The committee deals with concerns in recommendations that do not change the bill’s purpose including,

  • a definition of fundamental research, “whatever that might be” in the bill itself
  • for the Department of Defence to allay concerns held by people who fear being caught by the bill’s requirements.

To which Greens Senator David Shoebridge responded that the bill “is dangerously undercooked … it is almost as though whenever the words ‘national security’ are uttered by a government the Parliament ceases critical thought.” 


In the US, Jill Barshay reports on US Government investment in school education innovation, which mainly does not work. The analysis by the federal DoE that Barshay cites states that 39 of 101 grants had one or more statistically significant positive effects for students and no negative ones.  No harm in trying, budget impact aside.

Susan Templeman (Labor NSW) spoke in the Reps the other day about “placement poverty,”- which slugs students who have to give up job while they do work pracs as part of a course, like her son Harry who is studying to be a primary school teacher. “This is one

of the things we need to do to help students with the cost of living and to help people from poorer backgrounds get through uni and not quit simply because they can’t afford to do their compulsory placement,” she said. Gosh, Future Campus wonders,  could there be something about this in the budget?


The bill enacting most of the recommendations in the Sheil Review of the Australian Research Council Act has passed the Senate, where there was more of the same from the Greens and coalition – which will suit the government just fine. 

Opposition Senators fulminated that there would not be enough  Ministerial oversight of research funding. The Greens complained that there would be too much. Both sets were playing to their respective bases while the government got what it surely wanted.

The  debate made the Coalition look hostile to any ideas which will not improve combine harvester technology. The Greens wanting more independence for the ARC’s new Board makes them look like they oppose the idea of researchers having to answer to anybody actually elected.
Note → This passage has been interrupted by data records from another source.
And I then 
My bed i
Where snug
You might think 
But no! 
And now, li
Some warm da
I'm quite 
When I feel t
The Government comes out looking balanced and moderate, plus the Bill actually leaves the Minister in charge. The Bill allows vetoes of research funding, “when the Minister has concerns related to the research program’s impact on security, defence, or international relations,” which could mean whatever a Minister with an imaginative research advisor wants. More important, the Bill also gives the Minister the power to pick projects from three design applied research Linkage Programmes as long as they meet process requirements.
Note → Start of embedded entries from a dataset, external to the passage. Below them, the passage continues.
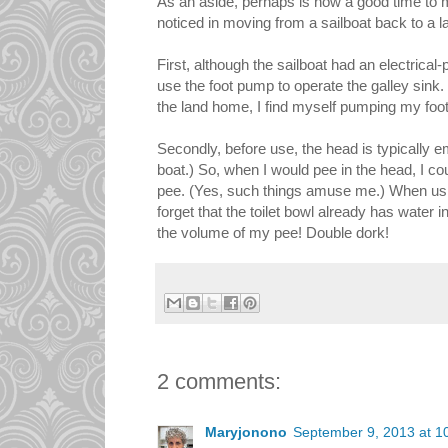
As an aside, perhaps is now a good time to m
noticed in moving from a sailboat back to a 
First, although the sailboat had an electrica
use the foot pump to operate the galley sink.
the land home, I find myself pumping my foo
Secondly, before use, the head is typically em
boat.) So, when I would pee in the head, I c
pee. (Yes, such things amuse me.) When using
forget that the toilet bowl already has water i
the volume of my pee! Double dork!
2 comments:
Maryjonono
September 9, 2013 at 1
The overall result is that the Government will have applied research to promote, thus stealing the Coalition’s thunder, while appearing to respect researchers, starving the Greens (the real opposition on HE issues) of oxygen.


Ever since the WA Government announced a universities merger inquiry, Murdoch U has assiduously announced achievements. Like the exhibition from its art collection, now on at Parliament House, which may demonstrate what a splendid job it is doing un-merged. Given MPs would have to vote on legislation to merge MU with another uni, (Curtin is widely mentioned) this might help. Just not with Parliamentarians who wonder why a university that ran a $37m loss on $365m continuing income in 2022 has an art collection at all.


Charles Darwin U continues its long march to a med school with news that the university is working to develop Western Sydney U’s medicine curriculum for the Northern Territory. It is the outcome of work by the pair that started in August 2022. The process is taking longer than CDU’s Scott Bowman hoped – he originally wanted med students enrolled by 2023. But it is starting to look like a certainty. In March the national Department of Health granted CDU $2.8m for “preliminary work to explore the establishment” of an NT med school.